Untitled (Night Train) (1989) at the Museum of Modern Art in 2022

Later in his career, Hammons has explored the sculptural medium in creating pieces. In his 1970's Spade series included works such as Bird (1973) where the jazz musician Charlie Parker is evoked by a spade emerging from the mouthpiece of a saxophone. The name of the piece reflecting Parker's nickname of "Yardbird" or "Bird". Similarly, there is Spade with Chains (1973), where the artist employs the provocative, derogatory term, coupled with the literal gardening instrument, in order to make a visual pun between the blade of a shovel and an African mask, and a contemporary statement about the issues of bondage and resistance. In his seminal piece, African-American Flag (1990) Hammons tackles the topic head-on. The piece depicts the American Flag in the Garvey Colours of Black, Red and Green (Pan-African Colours), these colours also being used in the UNIA Flag. The importance of this piece is demonstrated in its status as part of the permanent collection of the Museum of Modern Art in New York. A copy of the flag is hoisted at the entrance of the Studio Museum in Harlem. Hammons also created a pan-African flag in his work Oh say can you see (2017). The title of this work refers to lyrics of "The Star-Spangled Banner". Whilst African-American Flag "is a nod to the centrality of the Black experience in America, then Oh Say Can You See – faded, tattered and riddled with holes – is emblematic of the backlash against that belief." Frieze named this later work No.8 of "The 25 Best Works of the 21st Century".

These racial themes have been explored in other sculptural pieces. Hammons use of discarded or abject materials, including but not limited to elephant dung, chicken parts, strands of African-American hair, and bottles of cheap wine provide a crucial interpretation of American life, and art history, from the perspective of a Black person. Many critics see these objects as evocative of the desperation of the poor, Black urban class, but Hammons reportedly saw a sort of sacrosanct or ritualistic power in these materials, which is why he utilized them so extensively. For example, using hair gathered from barbershops and pasting it on top of large stones. These discarded objects have become some of David's Hammons most well known sculptures that represent the life of an African-America living in the United States. His Untitled piece, made over construction rebar coated with dreadlocked hair, was sold to the Whitney Museum for a hundred thousand dollars in 1992. Hammons piece In the Hood has evolved to be a symbol of what it is like to be young, black, and a male. The sculpture was done in 1993 and showed in the Mnuchin Gallery in New York. This simple sculpture is a cut piece of cloth nailed to the wall with a wire threaded through the lining to open the hood up evoking the idea of lynching and becomes a microcosm for what it is like being black in America. It may be simple, but it is so effective and aligns with how much of Hammons' work is done. In the Hood' was recast in the cultural-limelight when images of the piece were used as profile pictures on social media for Black Lives Matter supporters following the killing of Trayvon Martin.

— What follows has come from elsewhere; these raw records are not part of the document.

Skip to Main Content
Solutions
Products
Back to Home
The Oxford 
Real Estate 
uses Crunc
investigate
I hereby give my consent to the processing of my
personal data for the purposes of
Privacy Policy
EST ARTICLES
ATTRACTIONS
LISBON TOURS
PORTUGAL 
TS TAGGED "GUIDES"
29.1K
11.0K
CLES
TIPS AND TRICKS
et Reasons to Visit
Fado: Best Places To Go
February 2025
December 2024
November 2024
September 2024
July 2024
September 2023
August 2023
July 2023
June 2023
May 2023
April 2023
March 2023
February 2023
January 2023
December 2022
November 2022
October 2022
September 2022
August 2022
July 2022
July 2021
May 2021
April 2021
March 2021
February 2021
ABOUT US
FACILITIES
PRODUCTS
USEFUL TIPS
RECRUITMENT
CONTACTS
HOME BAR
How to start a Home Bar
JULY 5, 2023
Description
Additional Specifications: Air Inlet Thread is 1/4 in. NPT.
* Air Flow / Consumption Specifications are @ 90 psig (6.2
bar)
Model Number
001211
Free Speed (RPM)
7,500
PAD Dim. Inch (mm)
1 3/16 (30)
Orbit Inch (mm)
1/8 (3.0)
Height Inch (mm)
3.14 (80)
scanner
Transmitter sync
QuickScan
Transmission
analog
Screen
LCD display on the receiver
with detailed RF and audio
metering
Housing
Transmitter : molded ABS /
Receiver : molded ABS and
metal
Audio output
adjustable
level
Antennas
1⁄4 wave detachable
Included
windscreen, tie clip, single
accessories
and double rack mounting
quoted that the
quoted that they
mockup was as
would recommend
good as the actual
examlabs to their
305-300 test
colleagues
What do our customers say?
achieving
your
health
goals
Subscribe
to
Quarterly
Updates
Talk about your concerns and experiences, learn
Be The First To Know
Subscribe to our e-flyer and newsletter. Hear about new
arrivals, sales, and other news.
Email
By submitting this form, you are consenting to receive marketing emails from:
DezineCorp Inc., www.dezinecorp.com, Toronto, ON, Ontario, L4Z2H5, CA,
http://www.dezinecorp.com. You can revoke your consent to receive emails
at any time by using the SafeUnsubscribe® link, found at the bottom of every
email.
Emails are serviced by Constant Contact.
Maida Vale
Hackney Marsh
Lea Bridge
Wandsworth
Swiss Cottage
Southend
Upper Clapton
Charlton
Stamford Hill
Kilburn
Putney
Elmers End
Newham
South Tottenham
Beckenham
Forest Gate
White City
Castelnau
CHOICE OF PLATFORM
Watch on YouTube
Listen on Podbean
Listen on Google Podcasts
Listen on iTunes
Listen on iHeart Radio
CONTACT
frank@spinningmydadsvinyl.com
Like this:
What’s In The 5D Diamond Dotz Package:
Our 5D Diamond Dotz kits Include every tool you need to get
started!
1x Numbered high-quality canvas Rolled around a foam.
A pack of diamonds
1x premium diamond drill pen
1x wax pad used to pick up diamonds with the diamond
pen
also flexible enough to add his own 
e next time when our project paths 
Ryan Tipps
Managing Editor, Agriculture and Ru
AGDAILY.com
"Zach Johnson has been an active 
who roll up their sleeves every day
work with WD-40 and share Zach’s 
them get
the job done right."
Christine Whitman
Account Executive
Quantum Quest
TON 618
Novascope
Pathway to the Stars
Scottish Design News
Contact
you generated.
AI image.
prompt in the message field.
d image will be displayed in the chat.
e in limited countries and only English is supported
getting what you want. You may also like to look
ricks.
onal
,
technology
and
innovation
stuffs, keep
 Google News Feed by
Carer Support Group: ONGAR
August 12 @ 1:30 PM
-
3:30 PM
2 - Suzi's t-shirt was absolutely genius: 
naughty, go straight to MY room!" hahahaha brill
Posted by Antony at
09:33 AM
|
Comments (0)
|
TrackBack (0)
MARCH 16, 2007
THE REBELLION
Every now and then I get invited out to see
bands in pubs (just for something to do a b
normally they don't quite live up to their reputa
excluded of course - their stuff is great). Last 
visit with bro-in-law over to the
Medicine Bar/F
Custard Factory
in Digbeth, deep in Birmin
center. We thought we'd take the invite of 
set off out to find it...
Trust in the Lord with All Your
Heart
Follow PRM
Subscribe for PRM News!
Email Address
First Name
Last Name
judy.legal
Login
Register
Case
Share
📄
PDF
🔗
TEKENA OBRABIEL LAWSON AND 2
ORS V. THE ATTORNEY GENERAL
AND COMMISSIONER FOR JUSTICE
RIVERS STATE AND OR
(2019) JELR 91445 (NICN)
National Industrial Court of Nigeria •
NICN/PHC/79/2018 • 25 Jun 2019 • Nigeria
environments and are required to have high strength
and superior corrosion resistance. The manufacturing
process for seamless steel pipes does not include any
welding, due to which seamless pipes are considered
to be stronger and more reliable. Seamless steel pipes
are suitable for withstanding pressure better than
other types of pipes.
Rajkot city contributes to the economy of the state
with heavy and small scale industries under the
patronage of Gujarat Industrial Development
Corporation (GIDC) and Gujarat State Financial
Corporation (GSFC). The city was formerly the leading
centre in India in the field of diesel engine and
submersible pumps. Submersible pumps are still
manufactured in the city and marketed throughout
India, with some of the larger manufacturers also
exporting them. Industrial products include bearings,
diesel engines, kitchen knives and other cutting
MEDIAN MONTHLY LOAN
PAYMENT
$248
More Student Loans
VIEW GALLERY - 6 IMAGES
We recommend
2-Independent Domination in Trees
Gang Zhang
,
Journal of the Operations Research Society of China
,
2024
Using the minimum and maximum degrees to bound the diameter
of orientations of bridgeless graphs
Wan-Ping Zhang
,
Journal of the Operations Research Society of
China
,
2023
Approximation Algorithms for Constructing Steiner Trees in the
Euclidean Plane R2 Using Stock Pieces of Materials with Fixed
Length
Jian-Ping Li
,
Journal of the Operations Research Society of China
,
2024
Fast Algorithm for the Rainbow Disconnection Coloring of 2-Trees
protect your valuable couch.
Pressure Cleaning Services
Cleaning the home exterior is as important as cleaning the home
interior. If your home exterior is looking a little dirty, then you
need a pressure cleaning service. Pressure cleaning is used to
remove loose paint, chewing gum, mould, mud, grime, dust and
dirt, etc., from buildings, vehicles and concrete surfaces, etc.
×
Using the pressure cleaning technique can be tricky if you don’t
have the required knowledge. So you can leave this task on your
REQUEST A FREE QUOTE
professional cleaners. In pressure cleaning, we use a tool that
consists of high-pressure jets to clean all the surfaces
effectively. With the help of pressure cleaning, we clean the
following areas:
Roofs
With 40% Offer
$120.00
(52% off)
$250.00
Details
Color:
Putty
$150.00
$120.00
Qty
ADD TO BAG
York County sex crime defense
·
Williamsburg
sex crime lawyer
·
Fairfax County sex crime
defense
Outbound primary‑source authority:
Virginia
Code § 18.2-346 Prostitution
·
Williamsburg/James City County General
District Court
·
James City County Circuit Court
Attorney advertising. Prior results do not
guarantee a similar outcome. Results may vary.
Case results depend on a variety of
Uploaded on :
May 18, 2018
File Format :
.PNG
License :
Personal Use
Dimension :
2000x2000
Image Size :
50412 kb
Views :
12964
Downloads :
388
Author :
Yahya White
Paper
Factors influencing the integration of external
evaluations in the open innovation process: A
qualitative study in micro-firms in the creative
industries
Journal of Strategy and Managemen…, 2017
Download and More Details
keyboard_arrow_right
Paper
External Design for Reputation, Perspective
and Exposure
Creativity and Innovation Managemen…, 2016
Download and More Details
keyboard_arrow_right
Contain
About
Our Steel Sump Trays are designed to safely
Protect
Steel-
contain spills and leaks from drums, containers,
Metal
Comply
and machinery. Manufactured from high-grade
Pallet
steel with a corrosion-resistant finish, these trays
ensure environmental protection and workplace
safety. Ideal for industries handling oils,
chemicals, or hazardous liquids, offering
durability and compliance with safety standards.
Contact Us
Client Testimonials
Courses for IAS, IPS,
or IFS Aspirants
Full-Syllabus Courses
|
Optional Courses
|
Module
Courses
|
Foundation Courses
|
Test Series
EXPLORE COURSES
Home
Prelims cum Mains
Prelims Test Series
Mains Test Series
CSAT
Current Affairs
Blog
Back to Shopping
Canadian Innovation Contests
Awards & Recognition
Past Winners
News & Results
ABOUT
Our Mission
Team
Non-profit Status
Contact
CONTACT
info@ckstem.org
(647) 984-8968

However, Hammons artwork is not limited to dealing with the theme of race. He also tackles hierarchical class structure by reflecting it in the dynamic between young black men and basketball. Hammons created a series of larger-than-life basketball hoops, meticulously decorated with bottle caps, evoking Islamic mosaic and design. An example of these 'altars' is High Falutin or Basketball Chandelier, the latter placing a basketball hoop at its standard height, but rendered unusable by his use of materials - cut glass beads and ornamental sconces.. However, where this theme is most prominently demonstrated is in his 1986 piece Higher Goals. Hammons places an ordinary basketball hoop, net, and backboard on a three-story high pole - commenting on the almost impossible aspirations of sports stardom as a way out of the ghetto. Hammons is noted to say, "It takes five to play on a team, but there are thousands who want to play—not everyone will make it, but even if they don't at least they tried." Higher Goals was on view at the Cadman Plaza Park in New York from 1986 to 1987. He continues his 'Bird' pieces with his 1990 work of the same name. This time he addresses how African-American's have been given wide opportunities in certain industries, such as music and sport, however limited opportunities in others, for example, the Arts. This piece places a basketball, which is adorned with feathers and chicken wire, in the frame of a white-painted Victorian birdcage. The cage symbolizing the metaphorical cage that the African-American community still finds themselves in.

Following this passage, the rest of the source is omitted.